→ Work task:
Work through the entries below and report how many lines include "Djiby". The number alone is the answer.

→ Excerpts from a dataset:
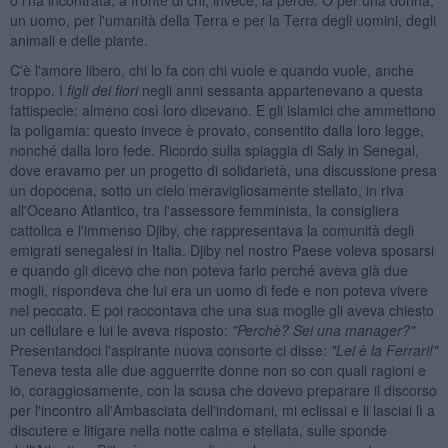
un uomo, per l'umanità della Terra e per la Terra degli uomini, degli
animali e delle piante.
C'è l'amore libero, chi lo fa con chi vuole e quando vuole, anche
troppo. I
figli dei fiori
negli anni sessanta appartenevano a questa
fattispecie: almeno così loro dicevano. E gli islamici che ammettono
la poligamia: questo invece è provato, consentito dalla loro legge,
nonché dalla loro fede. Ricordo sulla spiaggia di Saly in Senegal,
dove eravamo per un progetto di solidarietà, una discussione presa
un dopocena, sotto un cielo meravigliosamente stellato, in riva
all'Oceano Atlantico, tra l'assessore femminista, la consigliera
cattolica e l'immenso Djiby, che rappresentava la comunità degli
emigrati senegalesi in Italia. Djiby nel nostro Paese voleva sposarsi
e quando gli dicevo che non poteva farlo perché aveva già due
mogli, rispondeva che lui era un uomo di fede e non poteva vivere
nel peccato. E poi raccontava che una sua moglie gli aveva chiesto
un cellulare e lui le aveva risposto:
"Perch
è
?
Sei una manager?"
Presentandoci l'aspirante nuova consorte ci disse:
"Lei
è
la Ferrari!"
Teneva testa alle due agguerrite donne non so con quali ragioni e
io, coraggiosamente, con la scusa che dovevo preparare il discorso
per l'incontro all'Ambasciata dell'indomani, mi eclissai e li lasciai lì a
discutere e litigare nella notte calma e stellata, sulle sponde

* * *

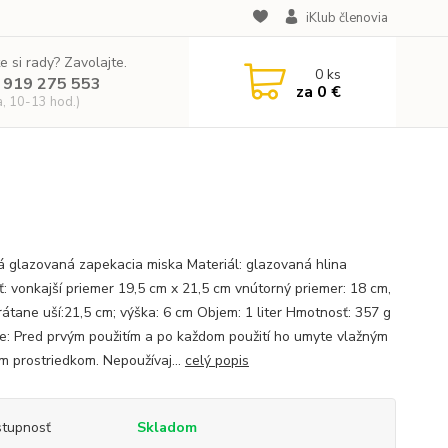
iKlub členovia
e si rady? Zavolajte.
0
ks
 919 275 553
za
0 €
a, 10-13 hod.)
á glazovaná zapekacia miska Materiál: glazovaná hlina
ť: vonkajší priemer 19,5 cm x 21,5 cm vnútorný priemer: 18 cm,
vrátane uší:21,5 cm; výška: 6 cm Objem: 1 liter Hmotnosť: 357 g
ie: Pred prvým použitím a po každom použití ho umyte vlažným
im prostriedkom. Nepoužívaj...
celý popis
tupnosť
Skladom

→ Final answer:
2